• _EXERCISE PROMPT_
All that should be output is the block of lines below from the line with "205 Turbo 16" to the line with "אוֹרָהּ חַמִּין לַנְּשָׁמָה בְּרֵיחַ בַּיִת", both included, exactly as written.

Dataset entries
- - - - -

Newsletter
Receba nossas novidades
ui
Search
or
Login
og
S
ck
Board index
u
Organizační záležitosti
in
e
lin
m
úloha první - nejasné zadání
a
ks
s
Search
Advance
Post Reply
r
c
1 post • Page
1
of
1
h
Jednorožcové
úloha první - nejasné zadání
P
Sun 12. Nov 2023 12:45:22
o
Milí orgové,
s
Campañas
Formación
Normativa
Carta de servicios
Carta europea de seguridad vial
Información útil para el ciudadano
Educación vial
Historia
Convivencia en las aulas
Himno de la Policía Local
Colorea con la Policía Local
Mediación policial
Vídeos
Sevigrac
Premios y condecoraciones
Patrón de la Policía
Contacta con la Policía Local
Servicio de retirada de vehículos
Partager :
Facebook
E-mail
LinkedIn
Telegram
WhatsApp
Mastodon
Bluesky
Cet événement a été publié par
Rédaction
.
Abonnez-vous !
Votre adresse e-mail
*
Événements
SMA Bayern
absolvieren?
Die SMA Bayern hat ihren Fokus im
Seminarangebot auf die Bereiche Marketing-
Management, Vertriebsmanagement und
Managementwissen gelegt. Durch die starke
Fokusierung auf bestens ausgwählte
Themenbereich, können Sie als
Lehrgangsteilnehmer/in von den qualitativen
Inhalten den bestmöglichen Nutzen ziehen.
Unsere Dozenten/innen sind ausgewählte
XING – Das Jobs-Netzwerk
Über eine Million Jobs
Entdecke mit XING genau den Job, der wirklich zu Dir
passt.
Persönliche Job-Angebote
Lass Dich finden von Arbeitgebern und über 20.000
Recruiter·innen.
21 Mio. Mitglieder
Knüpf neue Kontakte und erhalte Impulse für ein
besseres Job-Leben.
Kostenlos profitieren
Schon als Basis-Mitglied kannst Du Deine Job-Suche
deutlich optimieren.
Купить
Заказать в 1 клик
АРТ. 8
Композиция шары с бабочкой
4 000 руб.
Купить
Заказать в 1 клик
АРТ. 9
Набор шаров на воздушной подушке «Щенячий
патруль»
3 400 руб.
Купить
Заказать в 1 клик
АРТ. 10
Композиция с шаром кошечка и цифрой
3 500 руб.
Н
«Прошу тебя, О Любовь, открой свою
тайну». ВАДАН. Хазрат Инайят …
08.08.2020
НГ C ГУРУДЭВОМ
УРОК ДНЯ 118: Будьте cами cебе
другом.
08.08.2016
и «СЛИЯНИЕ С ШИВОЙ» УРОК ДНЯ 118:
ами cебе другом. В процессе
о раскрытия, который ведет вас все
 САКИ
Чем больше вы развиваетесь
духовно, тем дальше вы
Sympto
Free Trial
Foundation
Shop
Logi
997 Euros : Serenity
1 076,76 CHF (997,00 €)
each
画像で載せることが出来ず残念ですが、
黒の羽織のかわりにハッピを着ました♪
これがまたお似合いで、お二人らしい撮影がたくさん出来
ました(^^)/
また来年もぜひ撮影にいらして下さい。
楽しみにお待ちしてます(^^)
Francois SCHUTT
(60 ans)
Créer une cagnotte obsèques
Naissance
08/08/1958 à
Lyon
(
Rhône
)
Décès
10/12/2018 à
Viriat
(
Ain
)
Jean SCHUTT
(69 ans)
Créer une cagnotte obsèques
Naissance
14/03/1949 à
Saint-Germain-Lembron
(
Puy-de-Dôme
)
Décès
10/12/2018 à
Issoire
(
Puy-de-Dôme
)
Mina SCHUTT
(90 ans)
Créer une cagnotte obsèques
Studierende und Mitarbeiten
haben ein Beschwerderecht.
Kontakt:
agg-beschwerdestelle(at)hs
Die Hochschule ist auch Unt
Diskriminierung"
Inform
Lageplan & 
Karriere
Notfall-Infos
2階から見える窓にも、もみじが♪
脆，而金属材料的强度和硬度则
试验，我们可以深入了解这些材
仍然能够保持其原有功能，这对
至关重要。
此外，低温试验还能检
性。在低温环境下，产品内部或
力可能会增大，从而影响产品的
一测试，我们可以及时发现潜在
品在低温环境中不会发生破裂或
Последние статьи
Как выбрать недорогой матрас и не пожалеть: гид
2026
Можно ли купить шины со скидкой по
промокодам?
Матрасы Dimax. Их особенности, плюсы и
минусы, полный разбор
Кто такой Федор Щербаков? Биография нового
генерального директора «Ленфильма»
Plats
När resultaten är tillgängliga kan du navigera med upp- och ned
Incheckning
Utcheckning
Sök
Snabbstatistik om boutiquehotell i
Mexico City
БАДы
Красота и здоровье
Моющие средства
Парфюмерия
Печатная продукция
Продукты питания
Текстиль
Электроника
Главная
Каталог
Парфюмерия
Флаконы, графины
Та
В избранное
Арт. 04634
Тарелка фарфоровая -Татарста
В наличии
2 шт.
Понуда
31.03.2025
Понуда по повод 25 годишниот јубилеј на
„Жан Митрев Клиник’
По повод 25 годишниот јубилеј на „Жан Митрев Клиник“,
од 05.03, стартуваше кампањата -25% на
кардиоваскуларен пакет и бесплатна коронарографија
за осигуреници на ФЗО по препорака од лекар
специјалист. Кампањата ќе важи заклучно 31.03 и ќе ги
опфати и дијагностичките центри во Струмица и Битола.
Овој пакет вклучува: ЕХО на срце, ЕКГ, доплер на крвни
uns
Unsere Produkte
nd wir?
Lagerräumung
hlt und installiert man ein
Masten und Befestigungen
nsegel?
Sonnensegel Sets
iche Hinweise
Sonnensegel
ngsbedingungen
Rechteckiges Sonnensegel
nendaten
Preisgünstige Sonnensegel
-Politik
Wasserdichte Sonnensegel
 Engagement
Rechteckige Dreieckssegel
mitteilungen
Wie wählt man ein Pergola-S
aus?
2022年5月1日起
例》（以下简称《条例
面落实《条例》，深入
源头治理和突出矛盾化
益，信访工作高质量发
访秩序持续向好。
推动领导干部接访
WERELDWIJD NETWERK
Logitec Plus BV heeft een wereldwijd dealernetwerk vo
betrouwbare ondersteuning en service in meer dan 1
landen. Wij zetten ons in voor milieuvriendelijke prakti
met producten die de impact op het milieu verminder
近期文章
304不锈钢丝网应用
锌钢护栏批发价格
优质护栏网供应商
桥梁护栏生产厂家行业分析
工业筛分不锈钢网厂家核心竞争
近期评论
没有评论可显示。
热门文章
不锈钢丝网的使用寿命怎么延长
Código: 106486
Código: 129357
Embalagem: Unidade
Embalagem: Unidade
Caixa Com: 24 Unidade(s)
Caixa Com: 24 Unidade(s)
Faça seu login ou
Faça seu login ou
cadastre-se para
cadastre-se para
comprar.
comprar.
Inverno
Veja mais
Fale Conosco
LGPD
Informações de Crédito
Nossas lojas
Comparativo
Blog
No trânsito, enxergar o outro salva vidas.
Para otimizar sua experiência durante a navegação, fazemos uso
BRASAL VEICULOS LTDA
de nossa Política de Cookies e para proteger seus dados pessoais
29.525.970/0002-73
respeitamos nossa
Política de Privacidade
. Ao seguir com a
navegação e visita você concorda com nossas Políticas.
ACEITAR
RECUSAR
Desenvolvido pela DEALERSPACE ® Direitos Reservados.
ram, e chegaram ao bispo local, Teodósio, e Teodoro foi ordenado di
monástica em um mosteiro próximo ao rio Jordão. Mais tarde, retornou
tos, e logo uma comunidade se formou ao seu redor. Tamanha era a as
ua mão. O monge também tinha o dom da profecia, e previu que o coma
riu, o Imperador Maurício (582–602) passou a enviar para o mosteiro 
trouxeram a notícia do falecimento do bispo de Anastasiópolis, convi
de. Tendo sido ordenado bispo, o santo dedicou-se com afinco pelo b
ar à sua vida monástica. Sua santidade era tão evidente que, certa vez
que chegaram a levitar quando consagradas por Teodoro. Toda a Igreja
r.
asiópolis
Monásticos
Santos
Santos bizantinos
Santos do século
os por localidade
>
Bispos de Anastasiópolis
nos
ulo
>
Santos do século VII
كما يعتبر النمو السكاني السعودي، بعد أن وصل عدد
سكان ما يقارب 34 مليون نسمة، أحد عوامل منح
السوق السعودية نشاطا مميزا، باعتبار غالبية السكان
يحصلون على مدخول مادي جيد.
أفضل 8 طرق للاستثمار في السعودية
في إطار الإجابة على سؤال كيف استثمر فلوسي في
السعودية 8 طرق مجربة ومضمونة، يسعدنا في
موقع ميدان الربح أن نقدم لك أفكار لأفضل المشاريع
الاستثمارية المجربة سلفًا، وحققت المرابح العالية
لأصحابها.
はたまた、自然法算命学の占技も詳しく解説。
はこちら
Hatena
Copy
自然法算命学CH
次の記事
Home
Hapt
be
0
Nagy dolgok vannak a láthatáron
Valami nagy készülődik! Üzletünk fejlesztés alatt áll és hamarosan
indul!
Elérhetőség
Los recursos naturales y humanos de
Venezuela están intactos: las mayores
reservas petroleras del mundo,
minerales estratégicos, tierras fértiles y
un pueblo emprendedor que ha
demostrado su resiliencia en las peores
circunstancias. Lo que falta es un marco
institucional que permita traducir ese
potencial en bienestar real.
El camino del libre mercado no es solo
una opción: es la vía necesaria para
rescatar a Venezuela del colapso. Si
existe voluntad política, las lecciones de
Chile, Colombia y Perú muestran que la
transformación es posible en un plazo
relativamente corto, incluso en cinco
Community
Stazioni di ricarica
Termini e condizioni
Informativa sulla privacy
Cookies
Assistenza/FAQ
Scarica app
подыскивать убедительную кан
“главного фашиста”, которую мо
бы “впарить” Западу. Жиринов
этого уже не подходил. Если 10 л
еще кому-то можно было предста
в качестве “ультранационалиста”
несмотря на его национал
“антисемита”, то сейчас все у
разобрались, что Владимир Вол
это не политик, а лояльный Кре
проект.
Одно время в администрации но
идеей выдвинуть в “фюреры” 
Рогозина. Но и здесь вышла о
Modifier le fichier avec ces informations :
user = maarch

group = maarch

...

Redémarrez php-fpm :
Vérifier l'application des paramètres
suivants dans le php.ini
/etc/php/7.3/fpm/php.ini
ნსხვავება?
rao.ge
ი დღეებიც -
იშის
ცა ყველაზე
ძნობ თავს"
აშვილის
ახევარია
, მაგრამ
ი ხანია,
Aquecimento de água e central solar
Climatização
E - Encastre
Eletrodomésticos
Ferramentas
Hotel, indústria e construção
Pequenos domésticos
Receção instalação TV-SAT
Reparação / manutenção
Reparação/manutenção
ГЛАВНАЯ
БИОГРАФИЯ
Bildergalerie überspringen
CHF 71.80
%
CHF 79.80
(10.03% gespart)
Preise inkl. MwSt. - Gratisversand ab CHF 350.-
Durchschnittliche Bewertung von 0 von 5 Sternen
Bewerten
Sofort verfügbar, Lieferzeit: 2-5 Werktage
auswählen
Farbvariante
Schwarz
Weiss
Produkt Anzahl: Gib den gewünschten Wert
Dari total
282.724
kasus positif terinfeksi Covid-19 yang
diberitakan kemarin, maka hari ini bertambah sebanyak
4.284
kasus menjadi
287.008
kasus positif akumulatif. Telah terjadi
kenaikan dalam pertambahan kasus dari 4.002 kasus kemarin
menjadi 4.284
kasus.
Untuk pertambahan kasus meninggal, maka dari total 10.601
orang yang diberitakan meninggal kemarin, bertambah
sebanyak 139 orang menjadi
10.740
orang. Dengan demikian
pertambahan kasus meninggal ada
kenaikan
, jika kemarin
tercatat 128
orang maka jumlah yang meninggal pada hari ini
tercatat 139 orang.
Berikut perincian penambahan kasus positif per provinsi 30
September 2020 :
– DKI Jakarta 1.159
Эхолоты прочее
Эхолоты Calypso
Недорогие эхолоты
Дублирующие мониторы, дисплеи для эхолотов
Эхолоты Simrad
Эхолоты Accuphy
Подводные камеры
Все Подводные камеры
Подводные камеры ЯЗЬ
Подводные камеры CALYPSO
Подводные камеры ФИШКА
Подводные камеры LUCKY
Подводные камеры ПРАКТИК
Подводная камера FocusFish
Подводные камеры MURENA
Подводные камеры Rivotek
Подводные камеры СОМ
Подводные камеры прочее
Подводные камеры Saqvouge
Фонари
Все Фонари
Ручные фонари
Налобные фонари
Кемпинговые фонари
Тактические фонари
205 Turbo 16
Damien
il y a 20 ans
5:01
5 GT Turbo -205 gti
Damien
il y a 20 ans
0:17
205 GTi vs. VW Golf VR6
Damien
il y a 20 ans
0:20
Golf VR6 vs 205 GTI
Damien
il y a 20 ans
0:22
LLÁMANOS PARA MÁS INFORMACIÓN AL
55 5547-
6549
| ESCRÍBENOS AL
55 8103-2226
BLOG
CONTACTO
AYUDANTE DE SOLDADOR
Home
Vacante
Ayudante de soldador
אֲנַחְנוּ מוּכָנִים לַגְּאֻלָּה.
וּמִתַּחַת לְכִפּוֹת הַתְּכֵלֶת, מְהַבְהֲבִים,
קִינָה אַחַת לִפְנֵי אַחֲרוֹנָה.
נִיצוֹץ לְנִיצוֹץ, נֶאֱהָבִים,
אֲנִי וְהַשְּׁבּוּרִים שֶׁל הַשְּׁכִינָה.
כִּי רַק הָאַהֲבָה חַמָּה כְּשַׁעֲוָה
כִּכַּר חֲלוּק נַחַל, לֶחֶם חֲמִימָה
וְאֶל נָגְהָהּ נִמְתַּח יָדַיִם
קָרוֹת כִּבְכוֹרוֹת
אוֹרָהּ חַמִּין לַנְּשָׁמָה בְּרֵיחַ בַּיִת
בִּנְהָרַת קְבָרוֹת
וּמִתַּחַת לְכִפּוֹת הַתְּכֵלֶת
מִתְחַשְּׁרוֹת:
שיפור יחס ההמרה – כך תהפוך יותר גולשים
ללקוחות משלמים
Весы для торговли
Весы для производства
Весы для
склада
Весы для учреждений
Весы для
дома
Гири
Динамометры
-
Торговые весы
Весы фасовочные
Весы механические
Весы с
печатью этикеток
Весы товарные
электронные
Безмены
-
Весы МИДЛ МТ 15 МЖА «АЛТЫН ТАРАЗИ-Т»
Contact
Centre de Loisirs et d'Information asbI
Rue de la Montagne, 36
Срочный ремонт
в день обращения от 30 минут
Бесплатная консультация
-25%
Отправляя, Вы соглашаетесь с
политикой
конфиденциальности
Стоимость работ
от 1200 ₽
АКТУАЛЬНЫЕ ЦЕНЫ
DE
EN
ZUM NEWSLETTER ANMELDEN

- - - - -

• _PROBLEM SOLUTION_
205 Turbo 16
Damien
il y a 20 ans
5:01
5 GT Turbo -205 gti
Damien
il y a 20 ans
0:17
205 GTi vs. VW Golf VR6
Damien
il y a 20 ans
0:20
Golf VR6 vs 205 GTI
Damien
il y a 20 ans
0:22
LLÁMANOS PARA MÁS INFORMACIÓN AL
55 5547-
6549
| ESCRÍBENOS AL
55 8103-2226
BLOG
CONTACTO
AYUDANTE DE SOLDADOR
Home
Vacante
Ayudante de soldador
אֲנַחְנוּ מוּכָנִים לַגְּאֻלָּה.
וּמִתַּחַת לְכִפּוֹת הַתְּכֵלֶת, מְהַבְהֲבִים,
קִינָה אַחַת לִפְנֵי אַחֲרוֹנָה.
נִיצוֹץ לְנִיצוֹץ, נֶאֱהָבִים,
אֲנִי וְהַשְּׁבּוּרִים שֶׁל הַשְּׁכִינָה.
כִּי רַק הָאַהֲבָה חַמָּה כְּשַׁעֲוָה
כִּכַּר חֲלוּק נַחַל, לֶחֶם חֲמִימָה
וְאֶל נָגְהָהּ נִמְתַּח יָדַיִם
קָרוֹת כִּבְכוֹרוֹת
אוֹרָהּ חַמִּין לַנְּשָׁמָה בְּרֵיחַ בַּיִת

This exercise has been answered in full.